# "Deployment Journey of a Reinforcement Learning Algorithm"
> "Step by step journey of a reinforcement learning algorithm into production AKS serving millions of simultaneous users"

- toc: true
- branch: master
- badges: false
- comments: true
- categories: [deployment]
- image: images/deployment-journey-reinforcement-learning.png
- hide: false
- search_exclude: false


## Introduction

Our team is working to improve the health and wealth of millions of current customers and acquire more customers in the future. One of the most effective and efficient way to achieve our goal is by getting an app into the millions of people. As it turns out, we already have a wonderful application which is downloaded by more than 3 million users as I write this post.
The mobile application has a carousel portion in the bottom half section of the home page where dynamic banners can be rendered. Each banner is utilized as a form of information, communication medium or an application feature. This is the first page that is seen by all users who successfully register and a portion of them clicking on the banner displayed registering their interest. 
Our team's goal is to increase engagement within the app. The first step was to understand the source of users who were clicking the banners, why are they willing to go into exploring app via banners after registering while others would go on to explore the app via other routes.

## Problem statement

The goal was to increase user engagement within the app by understanding user’s interest in a variety of banners and then leverage the results across the app.

we didn’t have existing data about user interaction with the app neither did we have enough time at hand to perform that activity. We were also looking at an incoming huge inflow of new users expected in near future due to the planned marketing campaigns. We were essentially looking at a cold start problem to improve engagement since, we would know little about the new users and time to market was a very important factor. We were expected to go live within two weeks duration with a solution to make the best out of data available at hand.

## Solution

Bayesian bandits with Thomson sampling ticked all boxes as follows:
1. It requires no data or less to start with compared to other options
2. It will learn incoming users/data and start recommending banners 
3. Can work with new banners configured as new arms

The next phase of the project was also discussed where we agreed to work on building contextual bandits. In this post, I will be talking more about how we used various tools and technology making deployment possible. I will not be talking about how the recommendation algorithm works and the technology stack used to achieve it.

## Deployment

![](images/deployment-journey-reinforcement-learning.png)

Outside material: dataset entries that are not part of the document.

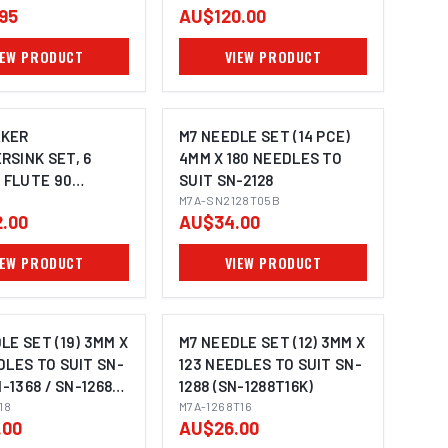
95
AU$120.00
IEW PRODUCT
VIEW PRODUCT
KER
M7 NEEDLE SET (14 PCE)
SINK SET, 6
4MM X 180 NEEDLES TO
3 FLUTE 90
SUIT SN-2128
 3 - 20.5MM
M7A-SN2128T05B
.00
AU$34.00
IEW PRODUCT
VIEW PRODUCT
LE SET (19) 3MM X
M7 NEEDLE SET (12) 3MM X
DLES TO SUIT SN-
123 NEEDLES TO SUIT SN-
N-1368 / SN-1268
1288 (SN-1288T16K)
0T18AK)
18
M7A-1268T16
.00
AU$26.00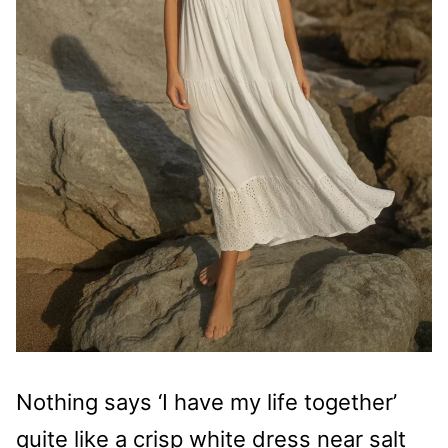
Nothing says ‘I have my life together’
quite like a crisp white dress near salt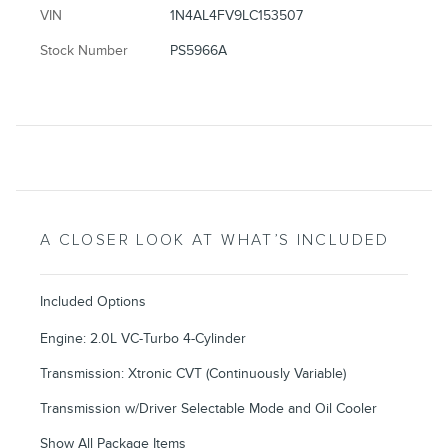
VIN
1N4AL4FV9LC153507
Stock Number
PS5966A
A CLOSER LOOK AT WHAT’S INCLUDED
Included Options
Engine: 2.0L VC-Turbo 4-Cylinder
Transmission: Xtronic CVT (Continuously Variable)
Transmission w/Driver Selectable Mode and Oil Cooler
Show All Package Items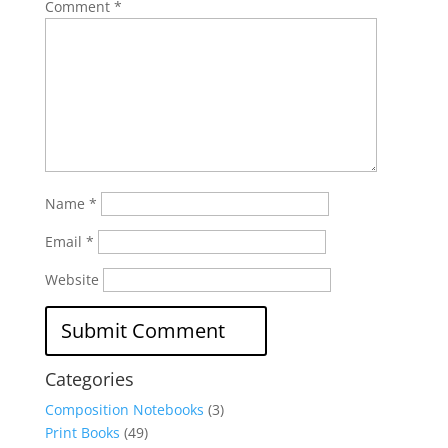
Comment
*
Name
*
Email
*
Website
Categories
Composition Notebooks
(3)
Print Books
(49)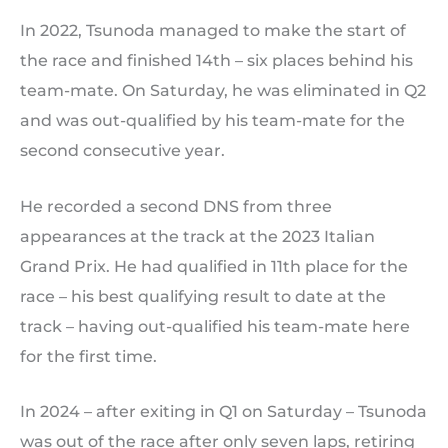
In 2022, Tsunoda managed to make the start of
the race and finished 14th – six places behind his
team-mate. On Saturday, he was eliminated in Q2
and was out-qualified by his team-mate for the
second consecutive year.
He recorded a second DNS from three
appearances at the track at the 2023 Italian
Grand Prix. He had qualified in 11th place for the
race – his best qualifying result to date at the
track – having out-qualified his team-mate here
for the first time.
In 2024 – after exiting in Q1 on Saturday – Tsunoda
was out of the race after only seven laps, retiring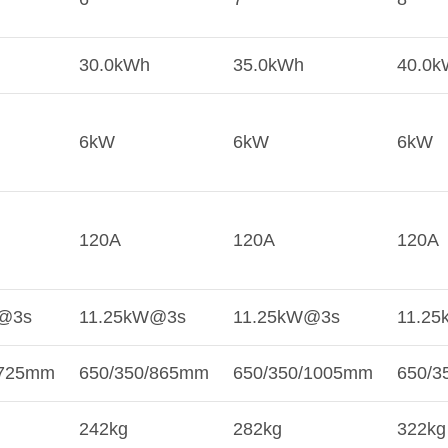
30.0kWh
35.0kWh
40.0k
6kW
6kW
6kW
120A
120A
120A
@3s
11.25kW@3s
11.25kW@3s
11.2
/725mm
650/350/865mm
650/350/1005mm
650/3
242kg
282kg
322kg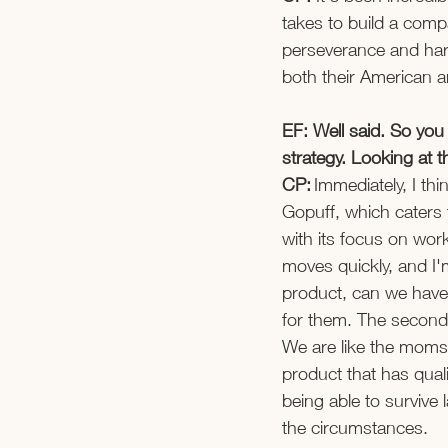
takes to build a compa
perseverance and hard
both their American a
EF: Well said. So yo
strategy. Looking at
CP:
 Immediately, I th
Gopuff, which caters 
with its focus on wor
moves quickly, and I'
product, can we have 
for them. The second
We are like the moms 
product that has quali
being able to survive 
the circumstances. 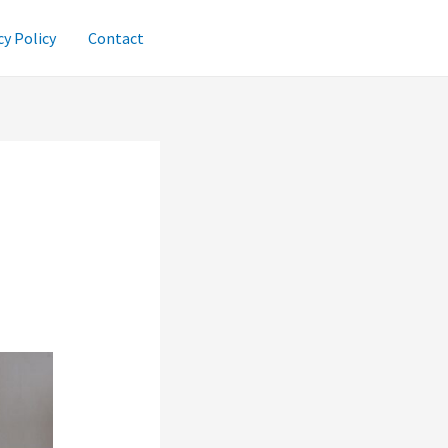
cy Policy
Contact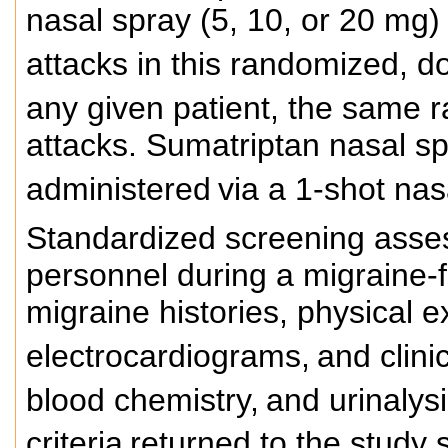
nasal spray (5, 10, or 20 mg)
attacks in this randomized, do
any given patient, the same 
attacks. Sumatriptan nasal sp
administered
via a 1-shot nasa
Standardized screening asse
personnel during a migraine-
migraine histories, physical 
electrocardiograms,
and clini
blood chemistry,
and urinalysi
criteria
returned to the study s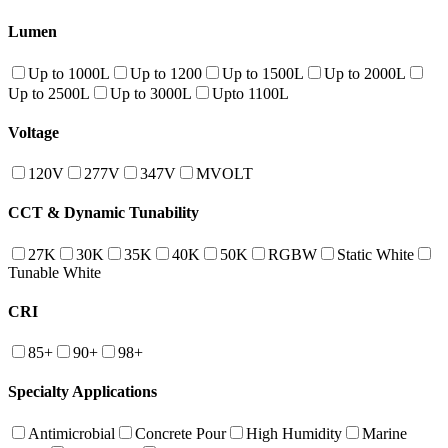
Lumen
Up to 1000L
Up to 1200
Up to 1500L
Up to 2000L
Up to 2500L
Up to 3000L
Upto 1100L
Voltage
120V
277V
347V
MVOLT
CCT & Dynamic Tunability
27K
30K
35K
40K
50K
RGBW
Static White
Tunable White
CRI
85+
90+
98+
Specialty Applications
Antimicrobial
Concrete Pour
High Humidity
Marine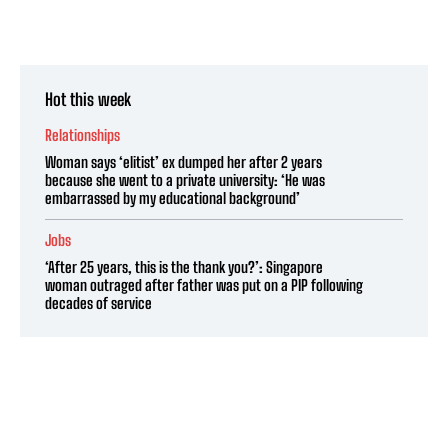
Hot this week
Relationships
Woman says ‘elitist’ ex dumped her after 2 years
because she went to a private university: ‘He was
embarrassed by my educational background’
Jobs
‘After 25 years, this is the thank you?’: Singapore
woman outraged after father was put on a PIP following
decades of service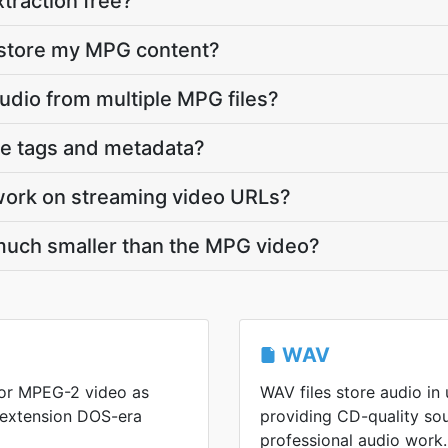
traction free?
 store my MPG content?
audio from multiple MPG files?
ve tags and metadata?
work on streaming video URLs?
much smaller than the MPG video?
WAV
or MPEG-2 video as
WAV files store audio i
 extension DOS-era
providing CD-quality so
professional audio work.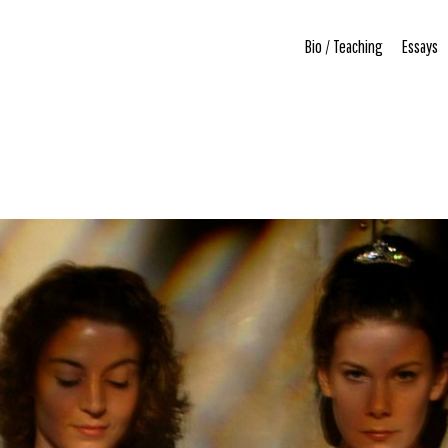
Bio / Teaching
Essays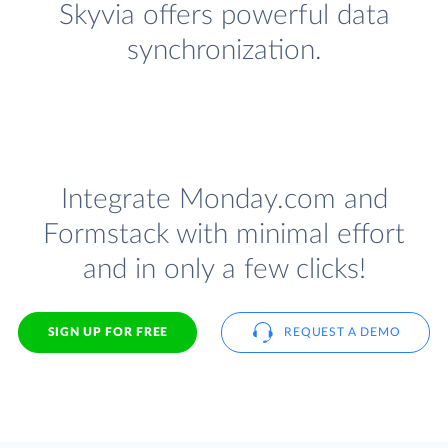
Skyvia offers powerful data
synchronization.
Integrate Monday.com and
Formstack with minimal effort
and in only a few clicks!
SIGN UP FOR FREE
REQUEST A DEMO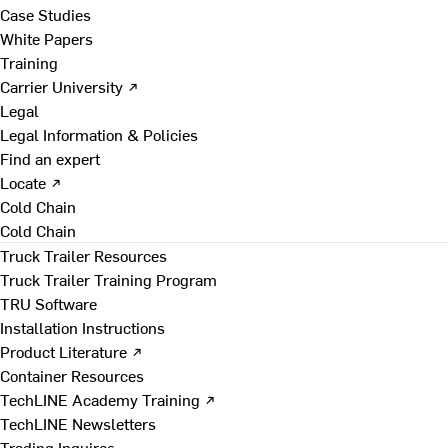
Case Studies
White Papers
Training
Carrier University ↗
Legal
Legal Information & Policies
Find an expert
Locate ↗
Cold Chain
Cold Chain
Truck Trailer Resources
Truck Trailer Training Program
TRU Software
Installation Instructions
Product Literature ↗
Container Resources
TechLINE Academy Training ↗
TechLINE Newsletters
Trading Inquires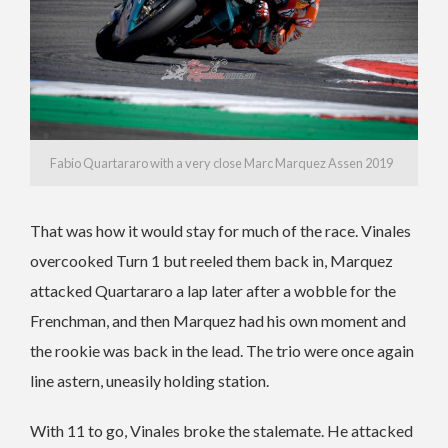
Fabio Quartararo with a very close Marc Marquez Assen 2019
That was how it would stay for much of the race. Vinales
overcooked Turn 1 but reeled them back in, Marquez
attacked Quartararo a lap later after a wobble for the
Frenchman, and then Marquez had his own moment and
the rookie was back in the lead. The trio were once again
line astern, uneasily holding station.
With 11 to go, Vinales broke the stalemate. He attacked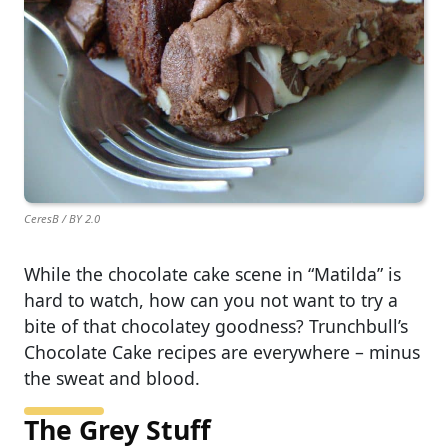
CeresB / BY 2.0
While the chocolate cake scene in “Matilda” is
hard to watch, how can you not want to try a
bite of that chocolatey goodness? Trunchbull’s
Chocolate Cake recipes are everywhere – minus
the sweat and blood.
The Grey Stuff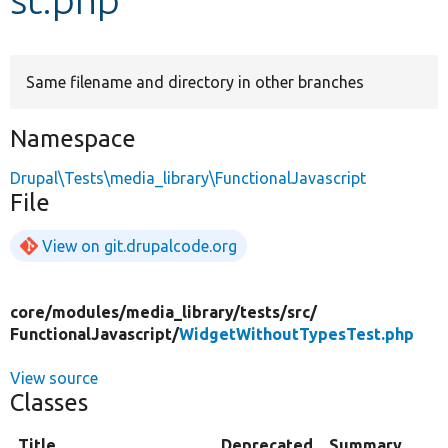
Develop for Drupal
Same filename and directory in other branches
Namespace
Drupal\Tests\media_library\FunctionalJavascript
File
View on git.drupalcode.org
core/
modules/
media_library/
tests/
src/
FunctionalJavascript/
WidgetWithoutTypesTest.php
View source
Classes
Title
Deprecated
Summary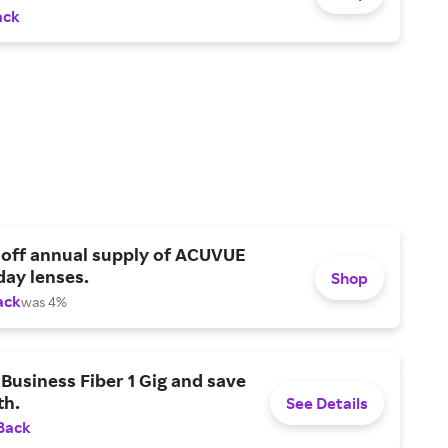
ack
 off annual supply of ACUVUE
day lenses.
Shop
ack
was 4%
Business Fiber 1 Gig and save
h.
See Details
Back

The build and deployment part of the project was broken down into two technical stages/phases:
1. Testing model and documenting results in the pre-prod environment with production data, define the input and the output schema for the model which will be used by the data engineer team to create a streaming pipeline.
2. Setup model to consume a live stream of event data, and respond via a REST endpoint with the recommended list of banners for the users

The front end of the mobile app is configured for a response time of one second w.r.t to back-end. It meant that the app will try to generate dynamic banners on the user screen based on our recommendations or fall back to static banners if we failed to deliver a response within a second, which added another layer of complexity to the second stage. Our APIs were expected to support a wide range of user load starting from a few hundred requests to millions across the region.

We could list the deployment infra into three major components:
1. A robust build and deployment pipeline
2. Automated performance testing
3. Production monitoring and alerting

Tools used for the complete setup:
1. Jenkins
2. Artifactory
3. Docker
4. Aquasec image scanning
5. Fortify static code scan
6.. Sonar Nexus open source code scanning
7. Kubernetes
8. Predator
9. Prometheus
10. Grafana
11. Bitbucket

Our application solution is a bunch of docker images which consumes/produces content in Kafka topics.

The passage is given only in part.